While professional staff recommended a green light for the project, councillors voted to defer the motion until November while discussing the report at the October monthly ordinary meeting.
The site, which sat on the end of Kinka Road and was owned by Toronto RSL Club, also included an illegal three-storey dwelling which was locked up in 2011 and demolished in 2022.
"As we have heard from the community that particular site had a previous three storey dwelling on it which was not actually approved by the previous council," Troy Fowler said.
"We could say, as we have heard, while nothing was done with it then, so why worry about it now," Cr Fowler said.
"I think it is time for us to stand up and say I don't think it is the right look for the Seal Rocks community," he said.
Cr Fowler shared his concerns when last December council was forced to 'close down' the popular holiday destination due to heavy traffic and emergency access concerns.
If we approved a three storey building with five bedrooms, two bathrooms we'll have another 30-odd people living and staying in Seal Rocks, he said.
"I think we have this one wrong when it comes to our small community in Seal Rocks."
It was never a dwelling house it was an unlawful, unauthorised club that was used by fishermen.- Seal Rocks resident, Jenny Renko
David West said the proposed structure was effectively a motel owned by a leagues or RSL club
"If it was a five bedroom home the likelihood of five motor vehicles is a reasonable assumption," Cr West said.
"Would this council approve a motel in an area which is so densely populated by heavy bush and in a situation where on a normal weekend it is almost impossible for a firefighting vehicle to get past a motor vehicle parked in the area," he said.
"This issue is about an impact on a community, a community that lives with the threat of fire and the threat of not being able to get emergency vehicles into and out of the area."
Resident, Jenny Renko shared with councillors before the meeting that of the 56 village residents, 32 people had raised objections.
"The objections were totally universal," Ms Renko said.
The complaints and objections were about the scale, the height, the access, the usage and the character of Seal Rocks which your very DCP has prepared and consulted with people to try and protect, she said.

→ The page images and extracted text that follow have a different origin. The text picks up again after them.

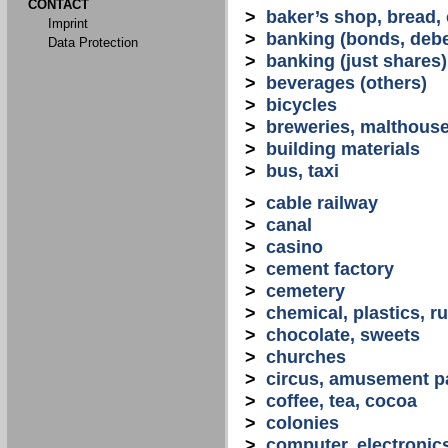
CONTACT
>
baker’s shop, bread,
Imprint
>
banking (bonds, debe
Data Protection
>
banking (just shares)
>
beverages (others)
>
bicycles
>
breweries, malthous
>
building materials
>
bus, taxi
>
cable railway
>
canal
>
casino
>
cement factory
>
cemetery
>
chemical, plastics, r
>
chocolate, sweets
>
churches
>
circus, amusement p
>
coffee, tea, cocoa
>
colonies
>
computer, electronic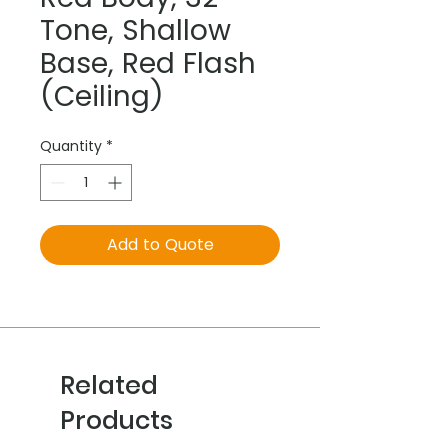
Tone, Shallow
Base, Red Flash
(Ceiling)
Quantity
*
Add to Quote
Related
Products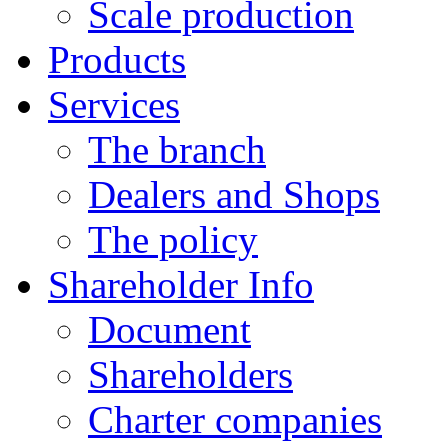
Scale production
Products
Services
The branch
Dealers and Shops
The policy
Shareholder Info
Document
Shareholders
Charter companies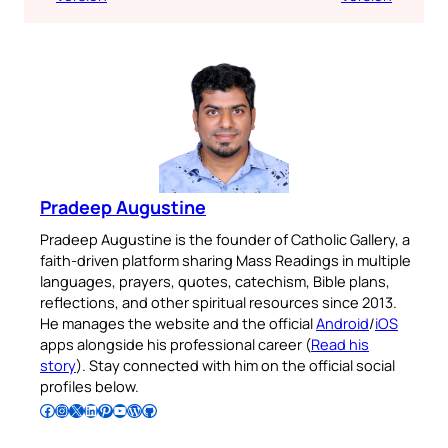
Pradeep Augustine
Pradeep Augustine is the founder of Catholic Gallery, a
faith-driven platform sharing Mass Readings in multiple
languages, prayers, quotes, catechism, Bible plans,
reflections, and other spiritual resources since 2013.
He manages the website and the official
Android
/
iOS
apps alongside his professional career (
Read his
story
). Stay connected with him on the official social
profiles below.
Follow Pradeep on Facebook
Follow Pradeep on Instagram
Follow Pradeep on X
Follow Pradeep on LinkedIn
Follow Pradeep on Pinterest
Subscribe to Pradeep’s Youtube Channel
Follow Pradeep on WordPress
Follow Pradeep on GitHub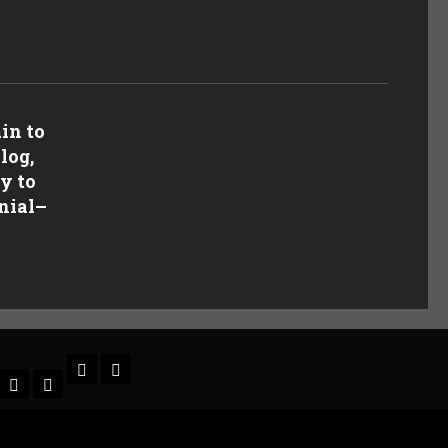
in to
log,
y to
nial
–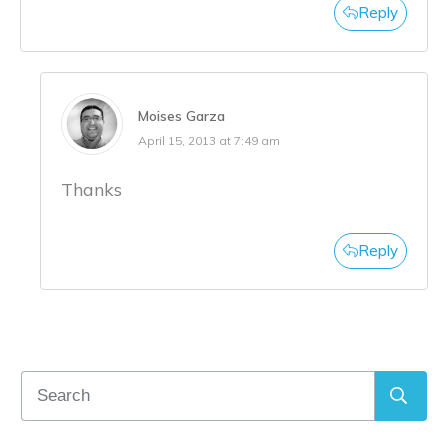
Reply
Moises Garza
April 15, 2013 at 7:49 am
Thanks
Reply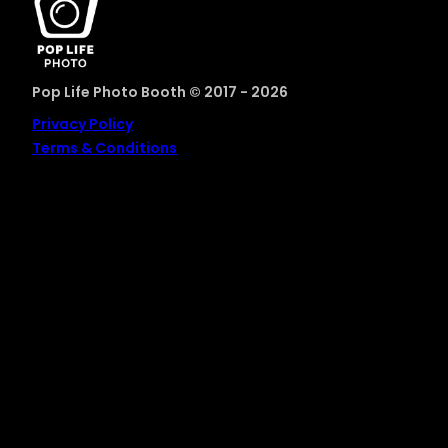
Pop Life Photo Booth © 2017 - 2026
Privacy Policy
Terms & Conditions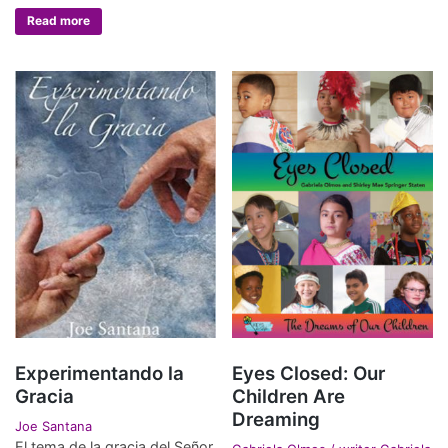
Read more
Experimentando la
Eyes Closed: Our
Gracia
Children Are
Dreaming
Joe Santana
El tema de la gracia del Señor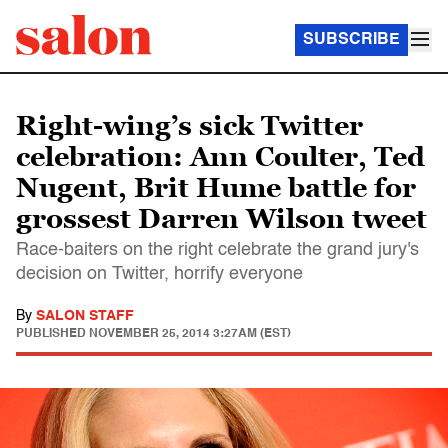
SUBSCRIBE
Right-wing’s sick Twitter
celebration: Ann Coulter, Ted
Nugent, Brit Hume battle for
grossest Darren Wilson tweet
Race-baiters on the right celebrate the grand jury's
decision on Twitter, horrify everyone
By
SALON STAFF
PUBLISHED
NOVEMBER 25, 2014 3:27AM (EST)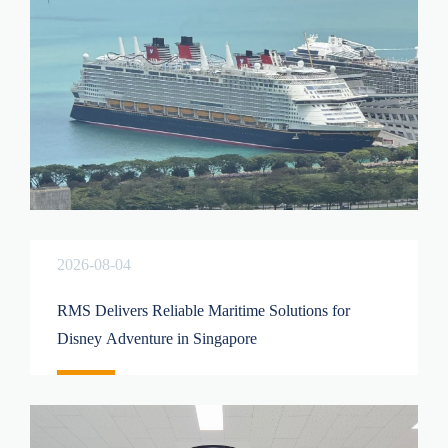
2026-08-04
RMS Delivers Reliable Maritime Solutions for
Disney Adventure in Singapore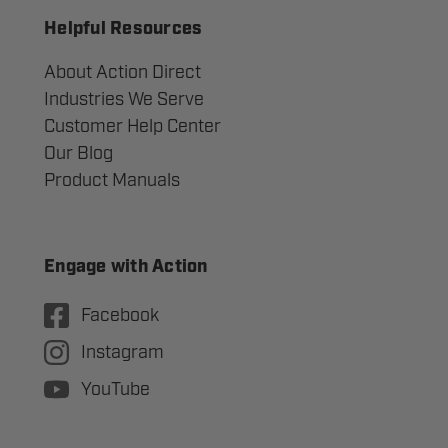
Helpful Resources
About Action Direct
Industries We Serve
Customer Help Center
Our Blog
Product Manuals
Engage with Action
Facebook
Instagram
YouTube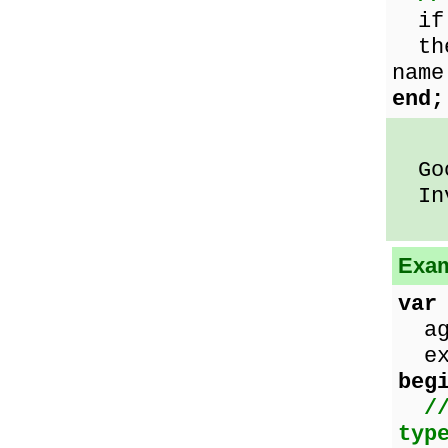
if 
th
name
end;
Good
Inv
Exam
var
age
exc
beg
/
typ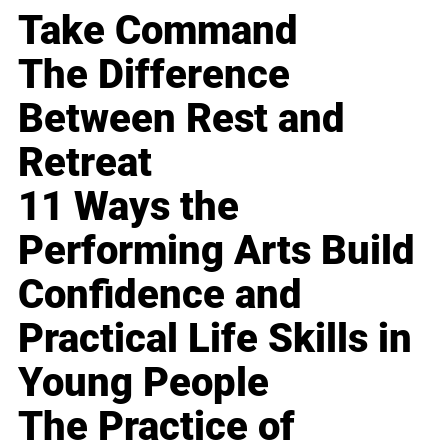
Take Command
The Difference
Between Rest and
Retreat
11 Ways the
Performing Arts Build
Confidence and
Practical Life Skills in
Young People
The Practice of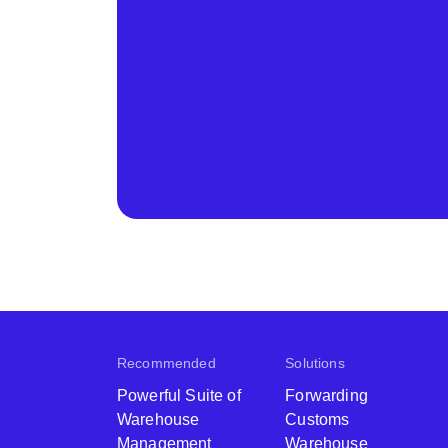
Recommended
Solutions
Powerful Suite of
Forwarding
Warehouse
Customs
Management
Warehouse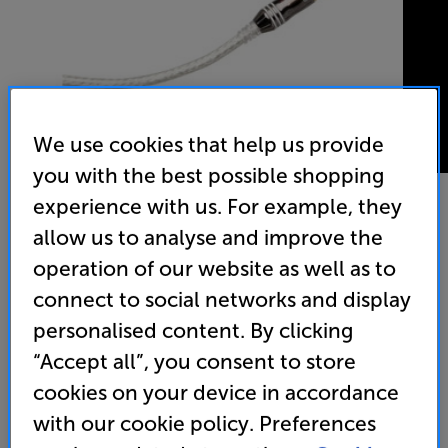
We use cookies that help us provide
you with the best possible shopping
experience with us. For example, they
allow us to analyse and improve the
Cambridge Audio AUD500 7.5m - In-Store Clearance
operation of our website as well as to
Subwoofer Interconnect
connect to social networks and display
4.8
(39)
Write a review
personalised content. By clicking
“Accept all”, you consent to store
29
£
cookies on your device in accordance
with our cookie policy. Preferences
Clearance
Options: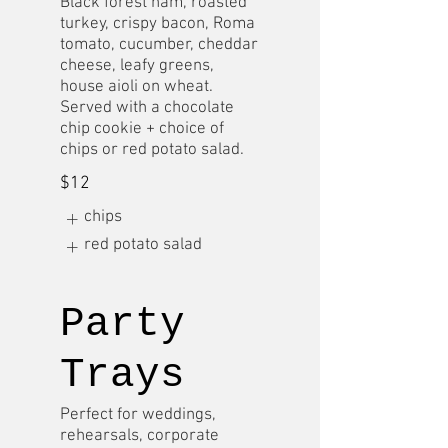
Black forest ham, roasted
turkey, crispy bacon, Roma
tomato, cucumber, cheddar
cheese, leafy greens,
house aioli on wheat.
Served with a chocolate
chip cookie + choice of
chips or red potato salad.
$12
chips
red potato salad
Party
Trays
Perfect for weddings,
rehearsals, corporate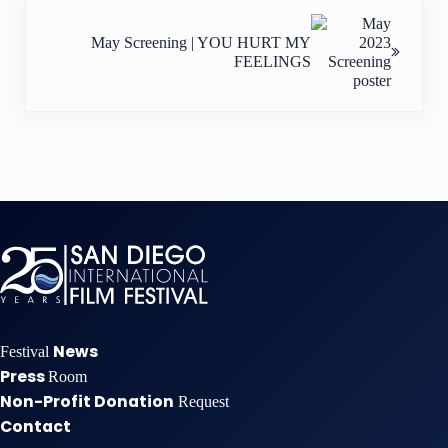
Next Post:
May Screening | YOU HURT MY
FEELINGS
News
Festival
Press
Room
Non-Profit Donation
Request
Contact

"We don't understand why this application - that has been submitted by Toronto Diggers - is predicated on the basis that the development must be a five bedroom house with two living areas, two kitchens and three storey height.
"Your planner's report is littered with this fallacy that this previous dwelling was in fact a dwelling house.
"It was never a dwelling house it was an unlawful, unauthorised club that was used by fishermen.
"The applicant comes along and thinks they are entitled to build something to that same height, that same scale and that same volume.
"We have issues about privacy - there was no consultation with the people who live and occupy Seal Rocks - this is a significant development."
It will be used for accommodation probably akin to how it was used previously, she said.
Kinka Road neighbour, Nick Greenaway said while the applicant had amended the original plan the height would continue to impact the privacy of residents and set a precedent for future developments.
"In short it is just too big," Mr Greenaway said.
"At 10.9 metres high it will be the second highest building in Seal Rocks except for the lighthouse; way taller than any other home.
"It breeches the height limits by 2.4 metres 28 per cent but yet the assessor and planning officer has found 'it is considered that the variation of the development standard is within the public interest'."
"No-one believes this building should go a head at this scale."